* Exercise: Only the lines from the beginning of the data below through the line containing "nder às eternas questões existenciais" belong in the response, each copied exactly.

* Extracted records:
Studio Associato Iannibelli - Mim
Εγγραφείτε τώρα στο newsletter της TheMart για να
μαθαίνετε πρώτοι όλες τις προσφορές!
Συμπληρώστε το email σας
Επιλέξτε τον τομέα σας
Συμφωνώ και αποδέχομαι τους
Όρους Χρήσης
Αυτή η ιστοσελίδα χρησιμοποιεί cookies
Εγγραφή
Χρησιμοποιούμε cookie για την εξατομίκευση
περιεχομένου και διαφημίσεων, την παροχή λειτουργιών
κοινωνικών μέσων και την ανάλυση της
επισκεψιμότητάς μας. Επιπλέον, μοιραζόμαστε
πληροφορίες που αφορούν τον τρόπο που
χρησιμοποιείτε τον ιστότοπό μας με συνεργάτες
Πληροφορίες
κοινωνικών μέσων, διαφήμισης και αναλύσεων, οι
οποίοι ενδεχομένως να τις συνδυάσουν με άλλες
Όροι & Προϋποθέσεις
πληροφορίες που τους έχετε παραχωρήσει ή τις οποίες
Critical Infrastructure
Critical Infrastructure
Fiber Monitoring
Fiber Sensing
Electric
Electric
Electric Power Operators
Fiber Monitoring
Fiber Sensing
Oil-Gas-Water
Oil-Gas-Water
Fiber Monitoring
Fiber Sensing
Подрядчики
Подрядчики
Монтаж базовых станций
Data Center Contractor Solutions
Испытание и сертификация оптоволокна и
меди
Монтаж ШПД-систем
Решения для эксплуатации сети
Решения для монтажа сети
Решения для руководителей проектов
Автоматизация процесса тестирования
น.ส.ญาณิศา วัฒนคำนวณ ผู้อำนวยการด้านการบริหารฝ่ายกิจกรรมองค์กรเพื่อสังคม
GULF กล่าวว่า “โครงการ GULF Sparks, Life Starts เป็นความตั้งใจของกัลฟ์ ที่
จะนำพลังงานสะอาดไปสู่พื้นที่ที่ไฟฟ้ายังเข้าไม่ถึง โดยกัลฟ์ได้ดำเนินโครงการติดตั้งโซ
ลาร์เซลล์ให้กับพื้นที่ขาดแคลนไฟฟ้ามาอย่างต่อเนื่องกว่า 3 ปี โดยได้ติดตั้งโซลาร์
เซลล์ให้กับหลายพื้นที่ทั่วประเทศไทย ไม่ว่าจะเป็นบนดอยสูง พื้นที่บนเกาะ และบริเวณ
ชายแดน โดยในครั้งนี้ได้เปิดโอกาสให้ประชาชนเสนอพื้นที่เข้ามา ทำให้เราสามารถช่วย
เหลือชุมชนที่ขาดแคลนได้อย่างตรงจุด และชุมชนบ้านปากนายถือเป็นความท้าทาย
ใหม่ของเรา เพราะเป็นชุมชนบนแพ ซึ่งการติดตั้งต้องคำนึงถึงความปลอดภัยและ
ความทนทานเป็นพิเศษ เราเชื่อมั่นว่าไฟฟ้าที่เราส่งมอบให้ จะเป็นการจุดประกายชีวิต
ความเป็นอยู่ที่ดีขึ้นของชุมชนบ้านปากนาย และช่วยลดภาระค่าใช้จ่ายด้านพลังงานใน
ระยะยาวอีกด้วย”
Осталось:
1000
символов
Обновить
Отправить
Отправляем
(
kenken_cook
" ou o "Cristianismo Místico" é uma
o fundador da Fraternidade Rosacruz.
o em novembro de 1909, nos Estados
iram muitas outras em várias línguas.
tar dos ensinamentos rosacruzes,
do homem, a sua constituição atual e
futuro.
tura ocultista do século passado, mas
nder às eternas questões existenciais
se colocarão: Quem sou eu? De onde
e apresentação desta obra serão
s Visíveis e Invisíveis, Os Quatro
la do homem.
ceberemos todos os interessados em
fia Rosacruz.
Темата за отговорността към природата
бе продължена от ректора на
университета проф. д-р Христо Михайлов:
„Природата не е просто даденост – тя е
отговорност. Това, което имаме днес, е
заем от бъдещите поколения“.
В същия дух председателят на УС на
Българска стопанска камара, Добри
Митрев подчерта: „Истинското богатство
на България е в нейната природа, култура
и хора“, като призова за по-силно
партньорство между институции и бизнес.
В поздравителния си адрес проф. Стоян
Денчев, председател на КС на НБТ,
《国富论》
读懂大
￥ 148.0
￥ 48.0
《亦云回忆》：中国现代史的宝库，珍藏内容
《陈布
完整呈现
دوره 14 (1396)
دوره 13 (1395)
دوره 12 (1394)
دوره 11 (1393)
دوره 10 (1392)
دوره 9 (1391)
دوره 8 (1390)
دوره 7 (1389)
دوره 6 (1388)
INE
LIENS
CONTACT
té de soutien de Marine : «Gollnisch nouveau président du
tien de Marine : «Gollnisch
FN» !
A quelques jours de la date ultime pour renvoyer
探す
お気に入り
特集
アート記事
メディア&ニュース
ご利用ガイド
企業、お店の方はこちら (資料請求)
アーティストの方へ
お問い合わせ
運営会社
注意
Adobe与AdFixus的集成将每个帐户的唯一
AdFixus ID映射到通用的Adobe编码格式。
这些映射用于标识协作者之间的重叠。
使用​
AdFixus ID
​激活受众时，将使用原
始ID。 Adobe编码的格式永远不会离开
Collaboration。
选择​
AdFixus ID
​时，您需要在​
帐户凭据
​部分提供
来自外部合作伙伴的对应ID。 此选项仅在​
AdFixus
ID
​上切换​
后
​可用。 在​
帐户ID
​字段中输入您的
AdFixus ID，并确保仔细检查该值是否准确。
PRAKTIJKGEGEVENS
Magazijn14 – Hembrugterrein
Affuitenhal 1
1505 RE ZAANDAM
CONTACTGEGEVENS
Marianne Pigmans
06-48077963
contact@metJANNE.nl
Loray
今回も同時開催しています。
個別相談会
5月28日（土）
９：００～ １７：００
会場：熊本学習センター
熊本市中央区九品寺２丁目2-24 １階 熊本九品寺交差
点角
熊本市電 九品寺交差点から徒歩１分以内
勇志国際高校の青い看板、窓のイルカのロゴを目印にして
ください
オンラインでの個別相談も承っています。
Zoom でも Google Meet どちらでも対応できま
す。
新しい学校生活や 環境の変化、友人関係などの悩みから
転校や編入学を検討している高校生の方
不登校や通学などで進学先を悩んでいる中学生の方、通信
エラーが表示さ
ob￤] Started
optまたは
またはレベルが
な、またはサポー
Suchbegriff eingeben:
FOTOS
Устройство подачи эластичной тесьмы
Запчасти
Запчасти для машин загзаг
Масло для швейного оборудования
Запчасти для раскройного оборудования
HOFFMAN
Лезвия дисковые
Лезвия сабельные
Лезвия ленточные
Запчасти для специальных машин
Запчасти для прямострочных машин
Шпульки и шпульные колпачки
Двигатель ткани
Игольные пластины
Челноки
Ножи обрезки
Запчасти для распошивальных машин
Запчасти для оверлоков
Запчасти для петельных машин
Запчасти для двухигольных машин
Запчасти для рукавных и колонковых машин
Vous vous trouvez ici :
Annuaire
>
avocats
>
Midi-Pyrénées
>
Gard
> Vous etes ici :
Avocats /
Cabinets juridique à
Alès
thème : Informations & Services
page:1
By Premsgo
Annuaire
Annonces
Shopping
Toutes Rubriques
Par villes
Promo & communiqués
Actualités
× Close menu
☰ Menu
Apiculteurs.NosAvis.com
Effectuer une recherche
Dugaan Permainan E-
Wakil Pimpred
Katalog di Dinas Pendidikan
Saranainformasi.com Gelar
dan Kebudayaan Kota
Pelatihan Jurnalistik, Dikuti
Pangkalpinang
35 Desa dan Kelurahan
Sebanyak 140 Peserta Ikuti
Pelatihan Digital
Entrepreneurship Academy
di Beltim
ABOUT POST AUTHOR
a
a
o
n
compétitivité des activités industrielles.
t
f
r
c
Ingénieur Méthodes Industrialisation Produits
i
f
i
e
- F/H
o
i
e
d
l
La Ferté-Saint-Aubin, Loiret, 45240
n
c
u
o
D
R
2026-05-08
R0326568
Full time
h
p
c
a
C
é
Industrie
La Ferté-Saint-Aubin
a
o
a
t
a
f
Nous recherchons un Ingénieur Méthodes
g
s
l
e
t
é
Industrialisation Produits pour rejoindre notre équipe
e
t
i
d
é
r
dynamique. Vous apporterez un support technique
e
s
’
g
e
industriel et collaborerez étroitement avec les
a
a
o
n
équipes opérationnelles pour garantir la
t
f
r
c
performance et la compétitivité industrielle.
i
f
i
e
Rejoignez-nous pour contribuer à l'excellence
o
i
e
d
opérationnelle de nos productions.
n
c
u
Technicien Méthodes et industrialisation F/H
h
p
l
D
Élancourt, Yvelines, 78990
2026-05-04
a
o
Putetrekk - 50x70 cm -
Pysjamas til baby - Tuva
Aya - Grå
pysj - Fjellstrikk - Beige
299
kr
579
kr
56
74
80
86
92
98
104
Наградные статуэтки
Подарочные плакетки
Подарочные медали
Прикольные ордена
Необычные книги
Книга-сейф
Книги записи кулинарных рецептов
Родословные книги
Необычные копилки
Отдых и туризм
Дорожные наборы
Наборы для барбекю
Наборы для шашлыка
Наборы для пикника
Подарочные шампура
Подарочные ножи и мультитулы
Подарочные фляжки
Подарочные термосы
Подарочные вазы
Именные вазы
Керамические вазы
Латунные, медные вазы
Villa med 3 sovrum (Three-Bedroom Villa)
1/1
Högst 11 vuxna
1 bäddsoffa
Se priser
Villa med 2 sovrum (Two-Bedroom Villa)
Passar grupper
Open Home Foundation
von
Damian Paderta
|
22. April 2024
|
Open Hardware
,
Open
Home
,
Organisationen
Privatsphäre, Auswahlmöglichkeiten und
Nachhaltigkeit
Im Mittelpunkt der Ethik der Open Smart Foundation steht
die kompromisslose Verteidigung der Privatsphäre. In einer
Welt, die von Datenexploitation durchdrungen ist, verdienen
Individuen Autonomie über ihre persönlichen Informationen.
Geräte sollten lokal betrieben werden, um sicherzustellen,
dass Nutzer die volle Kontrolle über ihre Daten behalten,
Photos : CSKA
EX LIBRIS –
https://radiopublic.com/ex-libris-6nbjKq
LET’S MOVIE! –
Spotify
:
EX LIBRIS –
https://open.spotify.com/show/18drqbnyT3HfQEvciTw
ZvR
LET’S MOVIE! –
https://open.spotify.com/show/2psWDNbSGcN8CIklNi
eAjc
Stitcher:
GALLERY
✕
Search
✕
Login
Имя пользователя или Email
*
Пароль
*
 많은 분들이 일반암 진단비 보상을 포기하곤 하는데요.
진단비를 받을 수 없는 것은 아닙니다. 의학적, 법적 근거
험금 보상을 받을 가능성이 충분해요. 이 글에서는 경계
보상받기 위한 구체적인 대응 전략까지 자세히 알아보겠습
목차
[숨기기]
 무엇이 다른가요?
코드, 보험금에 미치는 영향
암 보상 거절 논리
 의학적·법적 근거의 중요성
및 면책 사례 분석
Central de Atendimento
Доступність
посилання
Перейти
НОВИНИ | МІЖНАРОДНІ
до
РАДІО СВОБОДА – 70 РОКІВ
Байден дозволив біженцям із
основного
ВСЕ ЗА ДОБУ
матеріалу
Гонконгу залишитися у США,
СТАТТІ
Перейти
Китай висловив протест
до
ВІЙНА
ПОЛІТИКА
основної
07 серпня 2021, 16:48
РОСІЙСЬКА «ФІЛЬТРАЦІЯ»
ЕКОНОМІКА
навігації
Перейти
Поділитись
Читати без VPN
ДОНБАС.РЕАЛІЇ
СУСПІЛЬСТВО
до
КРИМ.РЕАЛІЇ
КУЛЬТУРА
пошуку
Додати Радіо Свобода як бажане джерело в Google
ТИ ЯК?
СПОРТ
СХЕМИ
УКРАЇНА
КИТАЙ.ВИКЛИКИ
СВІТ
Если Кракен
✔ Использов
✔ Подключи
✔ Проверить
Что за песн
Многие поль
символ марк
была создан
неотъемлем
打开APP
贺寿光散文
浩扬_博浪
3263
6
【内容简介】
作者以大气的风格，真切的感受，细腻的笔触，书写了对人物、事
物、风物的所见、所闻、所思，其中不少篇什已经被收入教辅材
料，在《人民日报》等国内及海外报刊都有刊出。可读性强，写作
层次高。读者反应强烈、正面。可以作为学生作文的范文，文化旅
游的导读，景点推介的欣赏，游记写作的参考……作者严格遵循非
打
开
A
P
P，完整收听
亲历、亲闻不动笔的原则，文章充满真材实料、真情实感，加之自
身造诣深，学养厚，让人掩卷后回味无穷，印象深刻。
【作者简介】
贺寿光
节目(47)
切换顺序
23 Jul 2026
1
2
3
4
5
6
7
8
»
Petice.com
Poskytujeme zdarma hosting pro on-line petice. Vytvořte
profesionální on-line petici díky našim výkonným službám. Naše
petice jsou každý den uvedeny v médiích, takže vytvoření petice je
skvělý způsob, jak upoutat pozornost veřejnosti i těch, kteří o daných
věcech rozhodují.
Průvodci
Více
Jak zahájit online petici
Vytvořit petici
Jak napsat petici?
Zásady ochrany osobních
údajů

* Answer area:
Studio Associato Iannibelli - Mim
Εγγραφείτε τώρα στο newsletter της TheMart για να
μαθαίνετε πρώτοι όλες τις προσφορές!
Συμπληρώστε το email σας
Επιλέξτε τον τομέα σας
Συμφωνώ και αποδέχομαι τους
Όρους Χρήσης
Αυτή η ιστοσελίδα χρησιμοποιεί cookies
Εγγραφή
Χρησιμοποιούμε cookie για την εξατομίκευση
περιεχομένου και διαφημίσεων, την παροχή λειτουργιών
κοινωνικών μέσων και την ανάλυση της
επισκεψιμότητάς μας. Επιπλέον, μοιραζόμαστε
πληροφορίες που αφορούν τον τρόπο που
χρησιμοποιείτε τον ιστότοπό μας με συνεργάτες
Πληροφορίες
κοινωνικών μέσων, διαφήμισης και αναλύσεων, οι
οποίοι ενδεχομένως να τις συνδυάσουν με άλλες
Όροι & Προϋποθέσεις
πληροφορίες που τους έχετε παραχωρήσει ή τις οποίες
Critical Infrastructure
Critical Infrastructure
Fiber Monitoring
Fiber Sensing
Electric
Electric
Electric Power Operators
Fiber Monitoring
Fiber Sensing
Oil-Gas-Water
Oil-Gas-Water
Fiber Monitoring
Fiber Sensing
Подрядчики
Подрядчики
Монтаж базовых станций
Data Center Contractor Solutions
Испытание и сертификация оптоволокна и
меди
Монтаж ШПД-систем
Решения для эксплуатации сети
Решения для монтажа сети
Решения для руководителей проектов
Автоматизация процесса тестирования
น.ส.ญาณิศา วัฒนคำนวณ ผู้อำนวยการด้านการบริหารฝ่ายกิจกรรมองค์กรเพื่อสังคม
GULF กล่าวว่า “โครงการ GULF Sparks, Life Starts เป็นความตั้งใจของกัลฟ์ ที่
จะนำพลังงานสะอาดไปสู่พื้นที่ที่ไฟฟ้ายังเข้าไม่ถึง โดยกัลฟ์ได้ดำเนินโครงการติดตั้งโซ
ลาร์เซลล์ให้กับพื้นที่ขาดแคลนไฟฟ้ามาอย่างต่อเนื่องกว่า 3 ปี โดยได้ติดตั้งโซลาร์
เซลล์ให้กับหลายพื้นที่ทั่วประเทศไทย ไม่ว่าจะเป็นบนดอยสูง พื้นที่บนเกาะ และบริเวณ
ชายแดน โดยในครั้งนี้ได้เปิดโอกาสให้ประชาชนเสนอพื้นที่เข้ามา ทำให้เราสามารถช่วย
เหลือชุมชนที่ขาดแคลนได้อย่างตรงจุด และชุมชนบ้านปากนายถือเป็นความท้าทาย
ใหม่ของเรา เพราะเป็นชุมชนบนแพ ซึ่งการติดตั้งต้องคำนึงถึงความปลอดภัยและ
ความทนทานเป็นพิเศษ เราเชื่อมั่นว่าไฟฟ้าที่เราส่งมอบให้ จะเป็นการจุดประกายชีวิต
ความเป็นอยู่ที่ดีขึ้นของชุมชนบ้านปากนาย และช่วยลดภาระค่าใช้จ่ายด้านพลังงานใน
ระยะยาวอีกด้วย”
Осталось:
1000
символов
Обновить
Отправить
Отправляем
(
kenken_cook
" ou o "Cristianismo Místico" é uma
o fundador da Fraternidade Rosacruz.
o em novembro de 1909, nos Estados
iram muitas outras em várias línguas.
tar dos ensinamentos rosacruzes,
do homem, a sua constituição atual e
futuro.
tura ocultista do século passado, mas
nder às eternas questões existenciais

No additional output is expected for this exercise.